Catherine HundlebyPhilosophy professor Catherine Hundleby has found students in the interdisciplinary PhD program in argumentation studies benefit from applying their talents in experiential learning.

Experiential opportunities in argumentation draw national attention

Collaboration between UWindsor faculty and staff to deliver experiential learning options to students pursuing doctoral studies in argumentation has been featured in University Affairs, the national magazine published by Universities Canada.

The article notes that the program’s interdisciplinarity attracts students with backgrounds as diverse as art history, psychology, journalism, business, and computer science. It’s director, philosophy professor Catherine Hundleby, wanted to help her students find where their skills could be applied, so she consulted career advisor Stephanie Dupley.

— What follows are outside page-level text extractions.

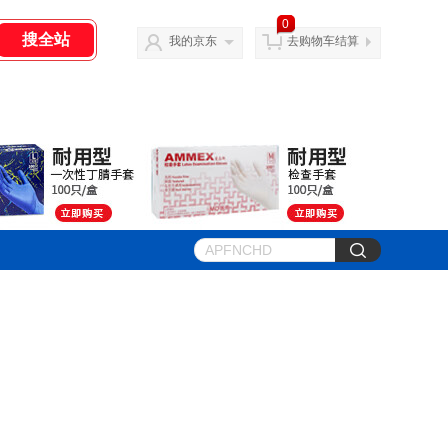
0
我的京东
去购物车结算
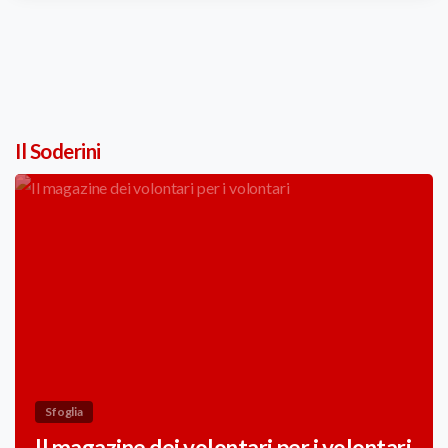
Il Soderini
Sfoglia
Il magazine dei volontari per i volontari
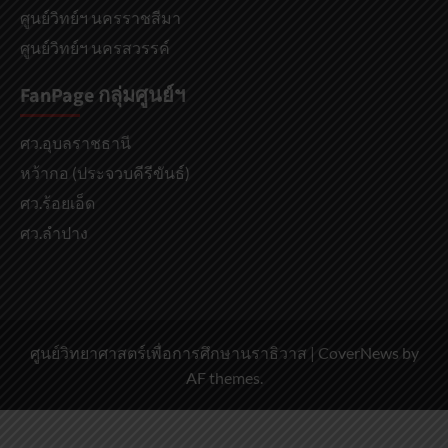
ศูนย์วิทย์ฯ นครราชสีมา
ศูนย์วิทย์ฯ นครสวรรค์
FanPage กลุ่มศูนย์ฯ
ศว.อุบลราชธานี
หว้ากอ (ประจวบคีรีขันธ์)
ศว.ร้อยเอ็ด
ศว.ลำปาง
ศูนย์วิทยาศาสตร์เพื่อการศึกษานราธิวาส
|
CoverNews
by
AF themes.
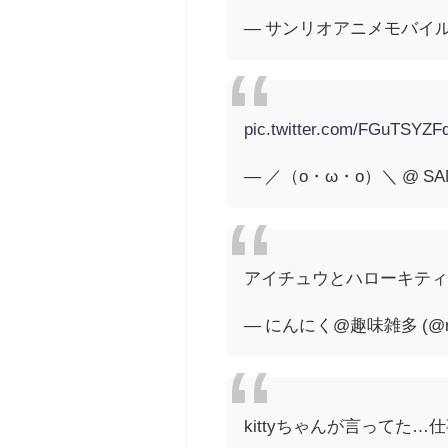
— サンリオアニメモバイル【公
pic.twitter.com/FGuTSYZF
— ／（o・ω・o）＼ @ SANRIO
アイチュウとハローキティ
— にんにく@趣味雑多 (@na
kittyちゃんが言ってた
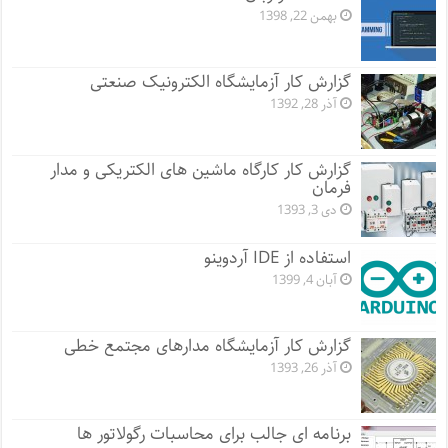
بهمن 22, 1398
گزارش کار آزمایشگاه الکترونیک صنعتی
آذر 28, 1392
گزارش کار کارگاه ماشین های الکتریکی و مدار
فرمان
دی 3, 1393
استفاده از IDE آردوینو
آبان 4, 1399
گزارش کار آزمایشگاه مدارهای مجتمع خطی
آذر 26, 1393
برنامه ای جالب برای محاسبات رگولاتور ها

Together, they developed an approach that allows students to either complete a paper or participate in an experiential learning project, volunteering their skills to serve a not-for-profit organization.

Rather than having opportunities handed to them, candidates must engage their research and networking skills to find organizations that could use their talents. They expand their networks and maintain professional communications with their contacts, plan and ideally implement these projects. This real-world work becomes evidence of workplace experience and skills that students can then reference in resumés, cover letters, and interviews.

The students have found it so fruitful that it has become a larger part of the course, now involving 20 to 35 hours of work, up from the original 10 to 20 hours.